Abstract 17243: A Role for Akt in the Crosstalk Between Cardiac Hypertrophy and Mitochondrial Biogenesis in Heart Failure
Background: Heart failure (HF) is characterized by mitochondrial remodeling and dysfunction but the underlying mechanisms of these defects are elusive. We assessed the hypothesis that decreased mitochondrial biogenesis may play a role and that this impairment is linked to cardiac hypertrophy.
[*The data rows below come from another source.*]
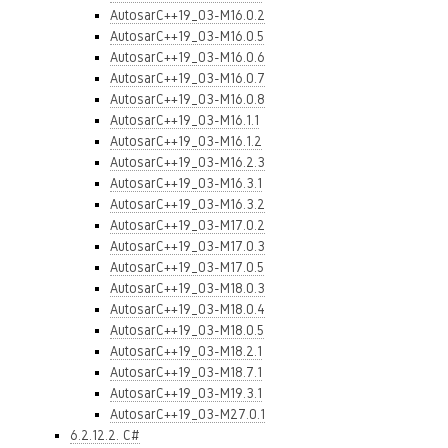
AutosarC++19_03-M16.0.2
AutosarC++19_03-M16.0.5
AutosarC++19_03-M16.0.6
AutosarC++19_03-M16.0.7
AutosarC++19_03-M16.0.8
AutosarC++19_03-M16.1.1
AutosarC++19_03-M16.1.2
AutosarC++19_03-M16.2.3
AutosarC++19_03-M16.3.1
AutosarC++19_03-M16.3.2
AutosarC++19_03-M17.0.2
AutosarC++19_03-M17.0.3
AutosarC++19_03-M17.0.5
AutosarC++19_03-M18.0.3
AutosarC++19_03-M18.0.4
AutosarC++19_03-M18.0.5
AutosarC++19_03-M18.2.1
AutosarC++19_03-M18.7.1
AutosarC++19_03-M19.3.1
AutosarC++19_03-M27.0.1
6.2.12.2. C#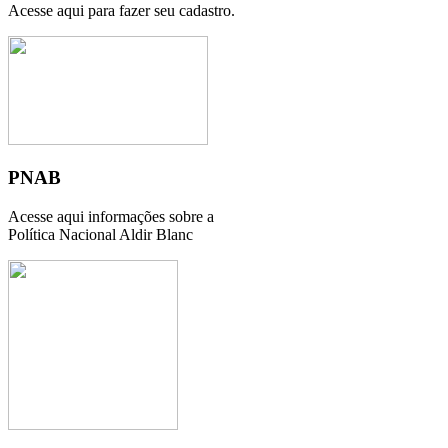
Acesse aqui para fazer seu cadastro.
PNAB
Acesse aqui informações sobre a
Política Nacional Aldir Blanc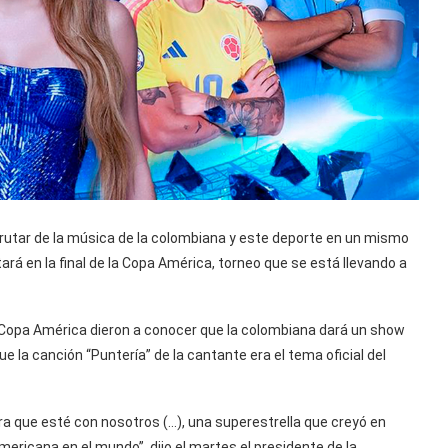
frutar de la música de la colombiana y este deporte en un mismo
tará en la final de la Copa América, torneo que se está llevando a
 Copa América dieron a conocer que la colombiana dará un show
 la canción “Puntería” de la cantante era el tema oficial del
ara que esté con nosotros (…), una superestrella que creyó en
ericana en el mundo”, dijo el martes el presidente de la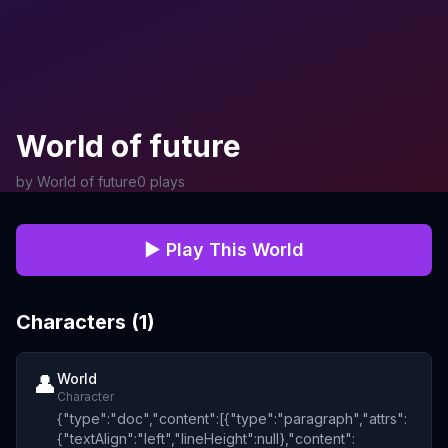
Skip to content
World of future
by
World of future
0
plays
▶ Play This World
Characters (
1
)
👤
World
Character
{"type":"doc","content":[{"type":"paragraph","attrs":
{"textAlign":"left","lineHeight":null},"content":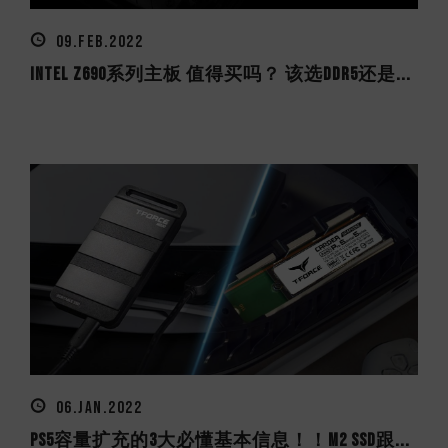
09.FEB.2022
Intel Z690系列主板 值得买吗？ 该选DDR5还是...
06.JAN.2022
PS5容量扩充的3大必懂基本信息！！M2 SSD跟...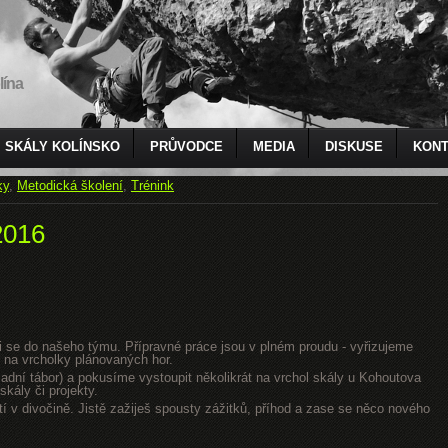
lína
SKÁLY KOLÍNSKO
PRŮVODCE
MEDIA
DISKUSE
KONT
ky
,
Metodická školení
,
Trénink
2016
jsi se do našeho týmu. Přípravné práce jsou v plném proudu - vyřizujeme
 na vrcholky plánovaných hor.
dní tábor) a pokusíme vystoupit několikrát na vrchol skály u Kohoutova
kály či projekty.
tí v divočině. Jistě zažiješ spousty zážitků, příhod a zase se něco nového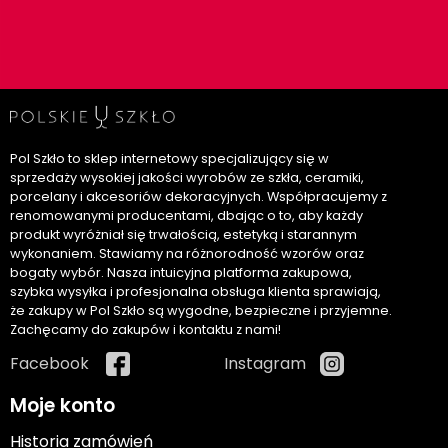
Pol Szkło to sklep internetowy specjalizujący się w
sprzedaży wysokiej jakości wyrobów ze szkła, ceramiki,
porcelany i akcesoriów dekoracyjnych. Współpracujemy z
renomowanymi producentami, dbając o to, aby każdy
produkt wyróżniał się trwałością, estetyką i starannym
wykonaniem. Stawiamy na różnorodność wzorów oraz
bogaty wybór. Nasza intuicyjna platforma zakupowa,
szybka wysyłka i profesjonalna obsługa klienta sprawiają,
że zakupy w Pol Szkło są wygodne, bezpieczne i przyjemne.
Zachęcamy do zakupów i kontaktu z nami!
Facebook
Instagram
Moje konto
Historia zamówień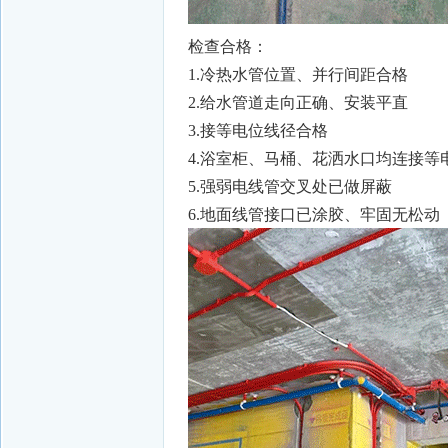
检查合格：
1.冷热水管位置、并行间距合格
2.给水管道走向正确、安装平直
3.接等电位线径合格
4.浴室柜、马桶、花洒水口均连接等
5.强弱电线管交叉处已做屏蔽
6.地面线管接口已涂胶、牢固无松动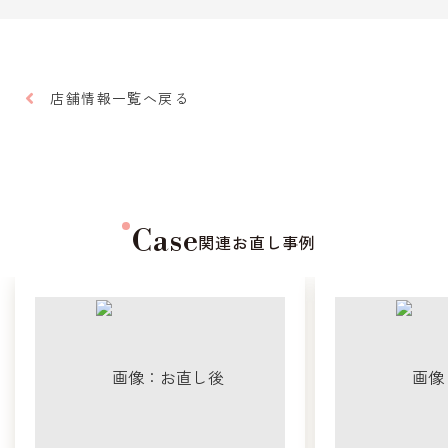
店舗情報一覧へ戻る
Case
関連お直し事例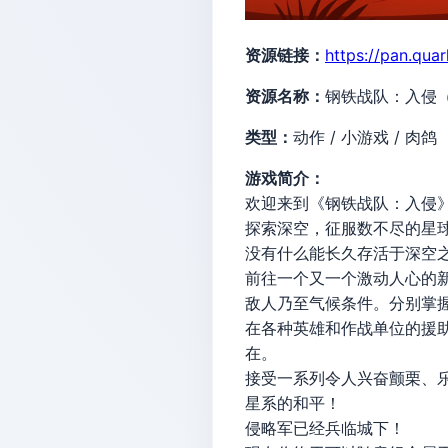
资源链接：
https://pan.qua
资源名称：
钢铁战队：入侵（Iro
类型：
动作 / 小游戏 / 肉鸽
游戏简介：
欢迎来到《钢铁战队：入侵
探索深空，征服数不尽的星
没有什么能长久存活于深空
前往一个又一个激动人心的
敌人乃至气候条件。分别掌
在各种英雄和作战单位的援
在。
接受一系列令人兴奋颤栗、
星系的和平！
侵略军已经兵临城下！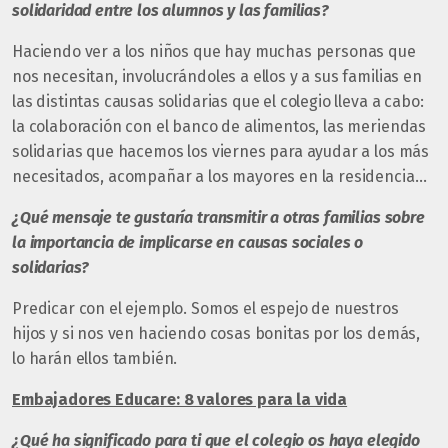
solidaridad entre los alumnos y las familias?
Haciendo ver a los niños que hay muchas personas que
nos necesitan, involucrándoles a ellos y a sus familias en
las distintas causas solidarias que el colegio lleva a cabo:
la colaboración con el banco de alimentos, las meriendas
solidarias que hacemos los viernes para ayudar a los más
necesitados, acompañar a los mayores en la residencia…
¿Qué mensaje te gustaría transmitir a otras familias sobre
la importancia de implicarse en causas sociales o
solidarias?
Predicar con el ejemplo. Somos el espejo de nuestros
hijos y si nos ven haciendo cosas bonitas por los demás,
lo harán ellos también.
Embajadores Educare: 8 valores para la vida
¿Qué ha significado para ti que el colegio os haya elegido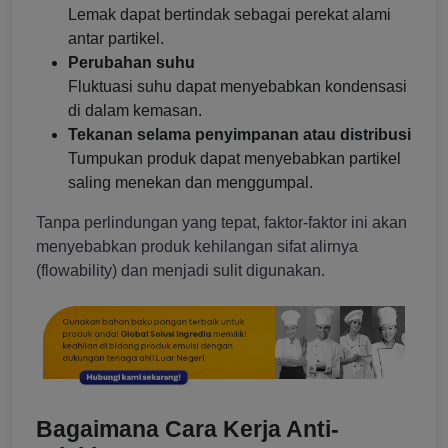
Lemak dapat bertindak sebagai perekat alami
antar partikel.
Perubahan suhu
Fluktuasi suhu dapat menyebabkan kondensasi
di dalam kemasan.
Tekanan selama penyimpanan atau distribusi
Tumpukan produk dapat menyebabkan partikel
saling menekan dan menggumpal.
Tanpa perlindungan yang tepat, faktor-faktor ini akan
menyebabkan produk kehilangan sifat alirnya
(flowability) dan menjadi sulit digunakan.
Bagaimana Cara Kerja Anti-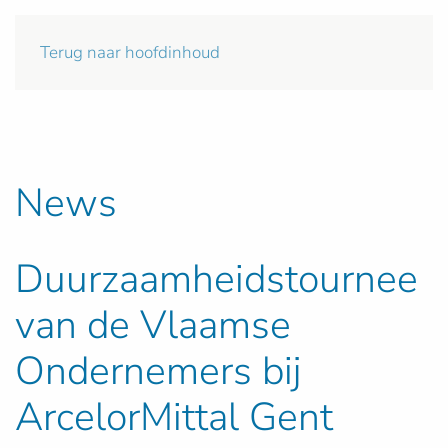
Terug naar hoofdinhoud
News
Duurzaamheidstournee
van de Vlaamse
Ondernemers bij
ArcelorMittal Gent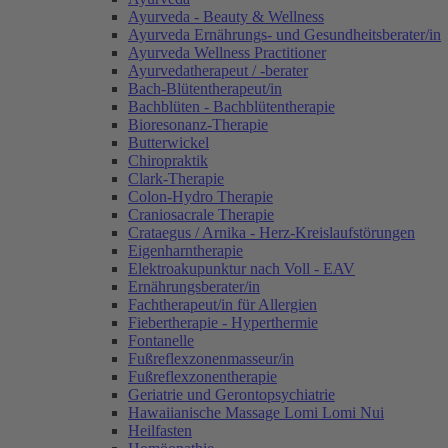
Ayurveda - Beauty & Wellness
Ayurveda Ernährungs- und Gesundheitsberater/in
Ayurveda Wellness Practitioner
Ayurvedatherapeut / -berater
Bach-Blütentherapeut/in
Bachblüten - Bachblütentherapie
Bioresonanz-Therapie
Butterwickel
Chiropraktik
Clark-Therapie
Colon-Hydro Therapie
Craniosacrale Therapie
Crataegus / Arnika - Herz-Kreislaufstörungen
Eigenharntherapie
Elektroakupunktur nach Voll - EAV
Ernährungsberater/in
Fachtherapeut/in für Allergien
Fiebertherapie - Hyperthermie
Fontanelle
Fußreflexzonenmasseur/in
Fußreflexzonentherapie
Geriatrie und Gerontopsychiatrie
Hawaiianische Massage Lomi Lomi Nui
Heilfasten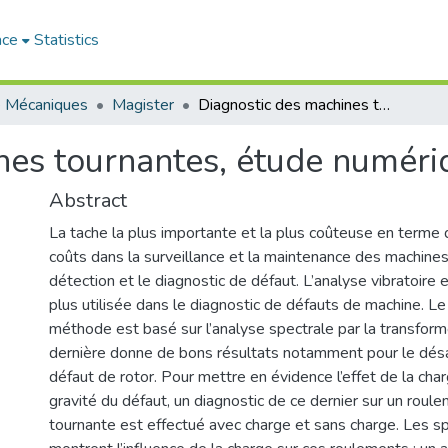
ace
Statistics
e Mécaniques
Magister
Diagnostic des machines tournantes, étude numérique et expérimentale
nes tournantes, étude numéri
Abstract
La tache la plus importante et la plus coûteuse en terme
coûts dans la surveillance et la maintenance des machines
détection et le diagnostic de défaut. L’analyse vibratoire 
plus utilisée dans le diagnostic de défauts de machine. Le
méthode est basé sur l’analyse spectrale par la transform
dernière donne de bons résultats notamment pour le dés
défaut de rotor. Pour mettre en évidence l’effet de la char
gravité du défaut, un diagnostic de ce dernier sur un rou
tournante est effectué avec charge et sans charge. Les 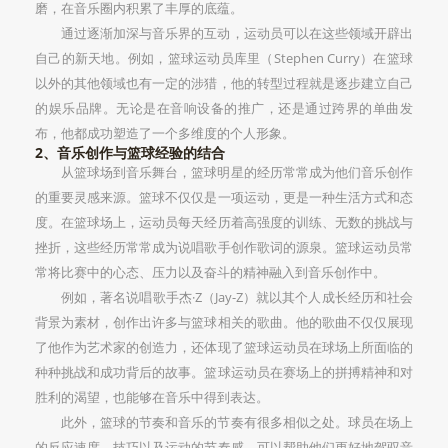
磨，在音乐圈内积累了丰厚的底蕴。
通过逐渐加深与音乐界的互动，运动员可以在这些领域开辟出
自己的新天地。例如，篮球运动员库里（Stephen Curry）在篮球
以外的其他领域也有一定的涉猎，他的转型过程就是逐步建立自己
的娱乐品牌。无论是在音响设备的推广，还是通过跨界的单曲发
布，他都成功塑造了一个多维度的个人形象。
2、音乐创作与篮球经验的结合
从篮球场到音乐舞台，篮球明星的经历常常成为他们音乐创作
的重要灵感来源。篮球不仅仅是一项运动，更是一种生活方式和态
度。在篮球场上，运动员每天经历着高强度的训练、无数的挑战与
挫折，这些经历常常成为说唱歌手创作歌词的源泉。篮球运动员常
常将比赛中的心态、压力以及奋斗的精神融入到音乐创作中。
例如，著名说唱歌手杰·Z（Jay-Z）就以其个人成长经历和社会
背景为素材，创作出许多与篮球相关的歌曲。他的歌曲不仅仅展现
了他作为艺术家的创造力，还体现了篮球运动员在球场上所面临的
种种挑战和成功背后的故事。篮球运动员在赛场上的拼搏精神和对
胜利的渴望，也能够在音乐中得到表达。
此外，篮球的节奏和音乐的节奏有很多相似之处。球员在场上
的反应速度、技巧以及运动的节奏感，可以帮助他们更好地驾驭音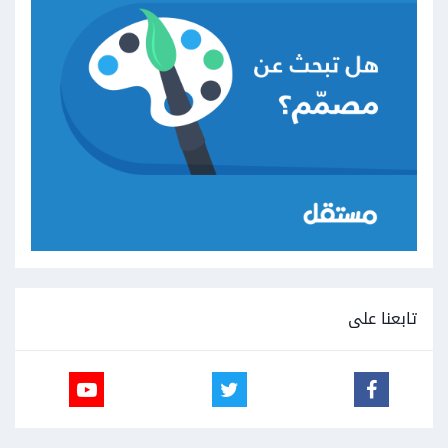
تابعنا على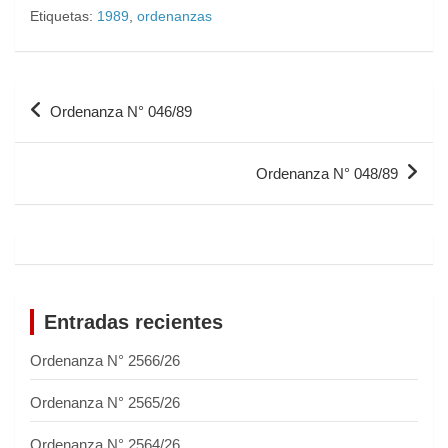
Etiquetas:
1989
,
ordenanzas
Ordenanza N° 046/89
Ordenanza N° 048/89
Entradas recientes
Ordenanza N° 2566/26
Ordenanza N° 2565/26
Ordenanza N° 2564/26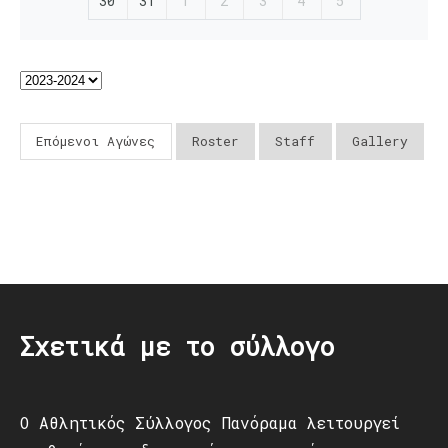
30
31
1
2
3
4
5
Επόμενοι Αγώνες
Roster
Staff
Gallery
Post
navigation
Σχετικά με το σύλλογο
Ο Αθλητικός Σύλλογος Πανόραμα λειτουργεί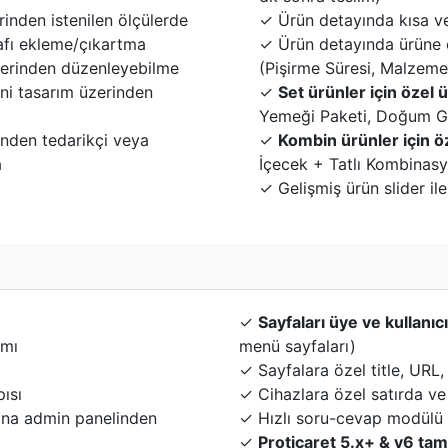
inden istenilen ölçülerde
✓ Ürün detayında kısa v
rafı ekleme/çıkartma
✓ Ürün detayında ürüne ö
zerinden düzenleyebilme
(Pişirme Süresi, Malzemel
ini tasarım üzerinden
✓
Set ürünler için özel 
Yemeği Paketi, Doğum G
inden tedarikçi veya
✓
Kombin ürünler için ö
a
İçecek + Tatlı Kombinas
✓ Gelişmiş ürün slider il
✓
Sayfaları üye ve kullanıc
ımı
menü sayfaları)
✓ Sayfalara özel title, URL
ısı
✓ Cihazlara özel satırda ve
ına admin panelinden
✓ Hızlı soru-cevap modülü
✓
Proticaret 5.x+ & v6 ta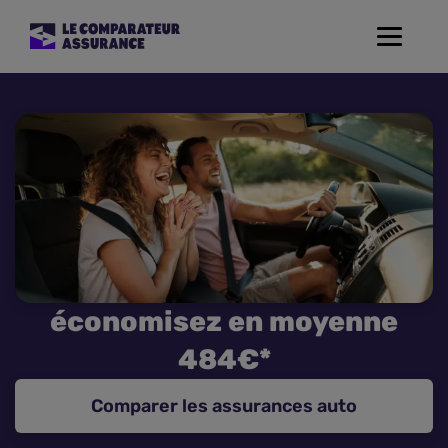
Toggle
navigat
Assurance Auto
Mutuelle Santé
Assurance Moto
Assurance Habitation
économisez en moyenne
Assurance de prêt
484€*
Prévoyance
Comparer les assurances auto
Assurance Animaux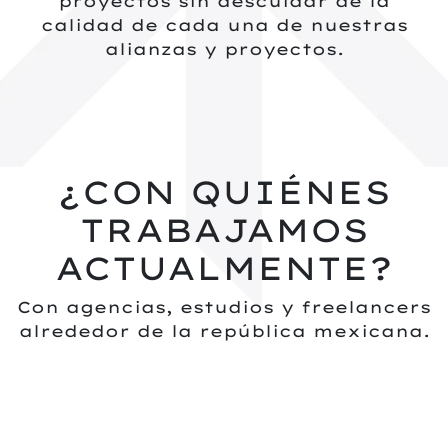
proyectos sin descuidar de la
calidad de cada una de nuestras
alianzas y proyectos.
¿CON QUIÉNES
TRABAJAMOS
ACTUALMENTE?
Con agencias, estudios y freelancers
alrededor de la república mexicana.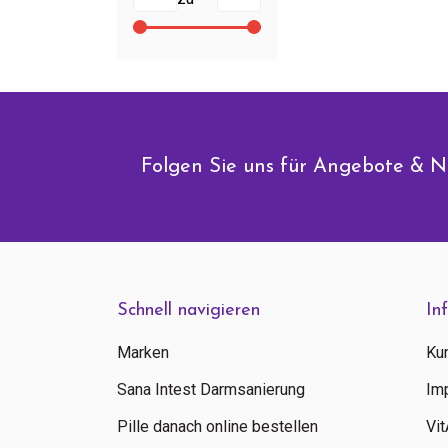
Folgen Sie uns für Angebote & N
Schnell navigieren
In
Marken
Ku
Sana Intest Darmsanierung
Im
Pille danach online bestellen
Vi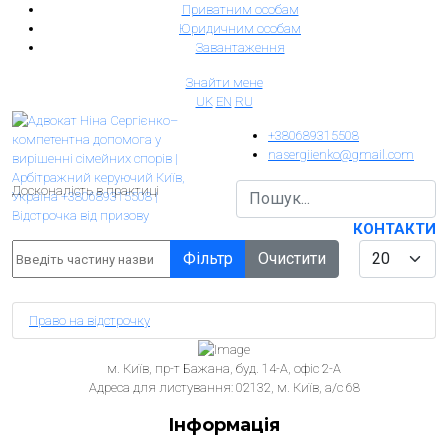
Приватним особам
Юридичним особам
Завантаження
Знайти мене
UK
EN
RU
+380689315508
nasergiienko@gmail.com
Досконалість в практиці
КОНТАКТИ
Введіть частину назви
Показувати
Фільтр
Очистити
Право на відстрочку
м. Київ, пр-т Бажана, буд. 14-А, офіс 2-А
Aдреса для листування: 02132, м. Київ, а/с 68
Інформація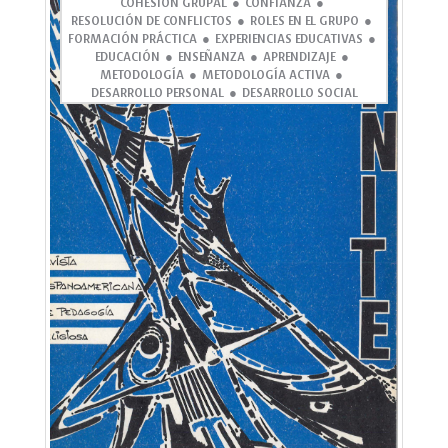
COHESIÓN GRUPAL
CONFIANZA
RESOLUCIÓN DE CONFLICTOS
ROLES EN EL GRUPO
FORMACIÓN PRÁCTICA
EXPERIENCIAS EDUCATIVAS
EDUCACIÓN
ENSEÑANZA
APRENDIZAJE
METODOLOGÍA
METODOLOGÍA ACTIVA
DESARROLLO PERSONAL
DESARROLLO SOCIAL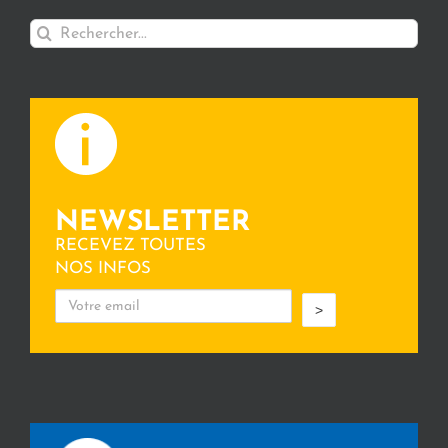
Rechercher:
NEWSLETTER
RECEVEZ TOUTES
NOS INFOS
>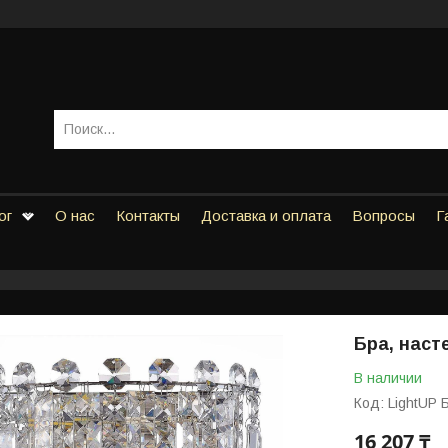
ог
О нас
Контакты
Доставка и оплата
Вопросы
Г
Бра, наст
В наличии
Код:
LightUP 
16 207 ₸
Methods and results: Rats underwent aortic banding (AoB) to induce pathological hypertrophy. At 2 and 10 weeks after AoB, cardiac hypertrophy was present as shown by increased heart-to-body weight ratio. Consistently, phosphorylation of Akt, a key component of hypertrophic signaling, was markedly increased at these time points (4 and 2 fold; p<0.05). In contrast, mRNA expression of PGC-1α and its downstream target Tfam tended to decrease at 2 weeks and were significantly attenuated (both -52%; p<0.05) at 10 weeks, which indicates a progressive reduction of mitochondrial biogenesis signaling. In isolated neonatal rat cardiomyocytes, 1 μM angiotensin II (Ang II) increased Akt phosphorylation and caused hypertrophy, but affected neither protein expression of PGC-1α and Tfam nor mitochondrial content as assessed using MitoTracker®. However, Ang II at 10 μM sufficiently decreased mitochondrial content (-32%; p<0.01) in addition to hypertrophy induction, which may suggest impaired mitochondrial biogenesis. Importantly, co-incubation with Akt inhibitor VIII abolished Ang II-induced Akt phosphorylation and significantly blunted the effects of Ang II (10 μM) on cell size and mitochondrial content.
Conclusions: Impaired mitochondrial biogenesis may accompany cardiac hypertrophy and contribute to mitochondrial dysfunction in HF. Furthermore, the activation of Akt signaling may be involved in this defect of mitochondrial biogenesis. Therefore, in the development of HF, a crosstalk seems to exist between cardiac hypertrophy and mitochondrial biogenesis, in which Akt may acquire a central role.
- © 2013 by American Heart Association, Inc.